177Lu-Labeled Antibodies for EGFR-Targeted SPECT/CT Imaging and Radioimmunotherapy in a Preclinical Head and Neck Carcinoma Model

放射免疫疗法 西妥昔单抗 帕尼单抗 医学 表皮生长因子受体 免疫疗法 核医学 癌症研究 Spect成像 抗体 单克隆抗体 癌症 内科学 免疫学
作者
Zhaofei Liu,Teng Ma,Hao Liu,Zhongxia Jin,Xianlei Sun,Huiyun Zhao,Jiyun Shi,Bing Jia,Fang Li,Fan Wang
出处
期刊:Molecular Pharmaceutics [American Chemical Society]

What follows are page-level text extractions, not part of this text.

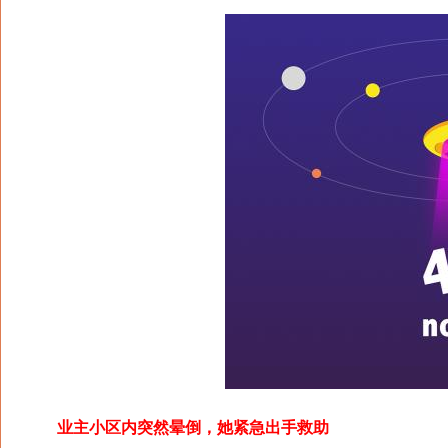
业主小区内突然晕倒，她紧急出手救助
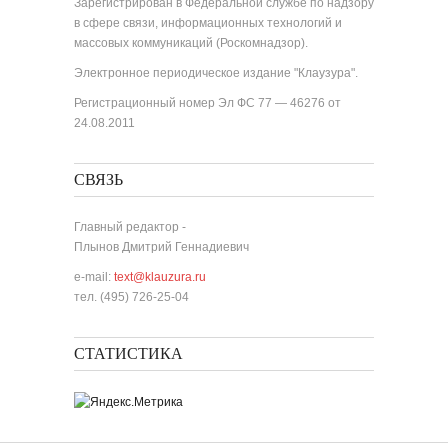
Зарегистрирован в Федеральной службе по надзору
в сфере связи, информационных технологий и
массовых коммуникаций (Роскомнадзор).
Электронное периодическое издание "Клаузура".
Регистрационный номер Эл ФС 77 — 46276 от
24.08.2011
СВЯЗЬ
Главный редактор -
Плынов Дмитрий Геннадиевич
e-mail:
text@klauzura.ru
тел. (495) 726-25-04
СТАТИСТИКА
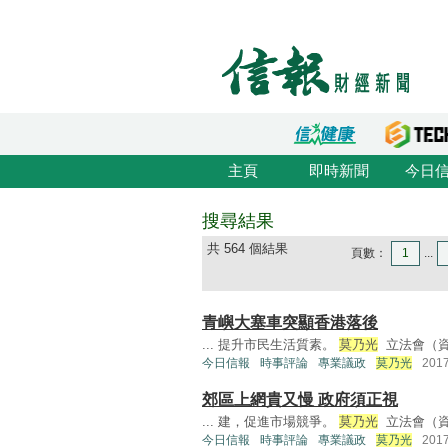
主頁
即時新聞
今日
搜尋結果
共 564 個結果
頁數：
1
...
青嶼大塞車突顯香港落後
... 提升市民生活質素。
莫乃光
立法會（資
今日信報
時事評論
專業議政
莫乃光
201
郊區上網貴又慢 政府須正視
... 建，促進市場競爭。
莫乃光
立法會（資
今日信報
時事評論
專業議政
莫乃光
201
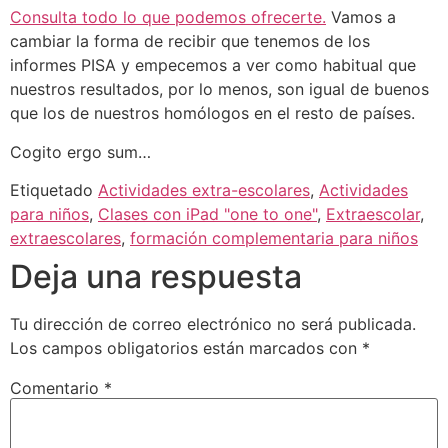
Consulta todo lo que podemos ofrecerte.
Vamos a
cambiar la forma de recibir que tenemos de los
informes PISA y empecemos a ver como habitual que
nuestros resultados, por lo menos, son igual de buenos
que los de nuestros homólogos en el resto de países.
Cogito ergo sum…
Etiquetado
Actividades extra-escolares
,
Actividades
para niños
,
Clases con iPad "one to one"
,
Extraescolar
,
extraescolares
,
formación complementaria para niños
Deja una respuesta
Tu dirección de correo electrónico no será publicada.
Los campos obligatorios están marcados con
*
Comentario
*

卷期号:11 (3): 800-807 被引量:42
标识
DOI:10.1021/mp4005047
摘要

Epidermal growth factor receptor (EGFR) has been well characterized as an important target for cancer therapy. Immunotherapy based on EGFR-specific antibodies (e.g., panitumumab and cetuximab) has shown great clinical promise. However, increasing evidence has indicated that only a subgroup of patients receiving these antibodies will benefit from them, and even patients who do initially experience a major response may eventually develop therapeutic resistance. In this study, we investigated whether panitumumab and cetuximab can serve as delivery vehicles for tumor-targeted radionuclide therapy in a preclinical tumor model that did not respond to immunotherapy. The in vitro toxicity and cell binding properties of panitumumab and cetuximab were characterized. Both antibodies were conjugated with 1,4,7,10-tetraazadodecane-N,N',N",N"'-tetraacetic acid (DOTA) and radiolabeled with (177)Lu. Small-animal SPECT/CT, biodistribution, and radioimmunotherapy (RIT) studies of (177)Lu-DOTA-panitumumab ((177)Lu-Pan) and (177)Lu-DOTA-cetuximab ((177)Lu-Cet) were performed in the UM-SCC-22B tumor model. Both (177)Lu-Pan and (177)Lu-Cet exhibited favorable tumor targeting efficacy. The tumor uptake was 20.92 ± 4.45, 26.10 ± 5.18, and 13.27 ± 1.94% ID/g for (177)Lu-Pan, and 15.67 ± 3.84, 15.72 ± 3.49, and 7.82 ± 2.36% ID/g for (177)Lu-Cet at 24, 72, and 120 h p.i., respectively. RIT with a single dose of 14.8 MBq of (177)Lu-Pan or (177)Lu-Cet significantly delayed tumor growth. (177)Lu-Pan induced more effective tumor growth inhibition due to a higher tumor uptake. Our results suggest that panitumumab and cetuximab can function as effective carriers for tumor-targeted delivery of radiation, and that RIT is promising for targeted therapy of EGFR-positive tumors, especially for those tumors that are resistant to antibody-based immunotherapy.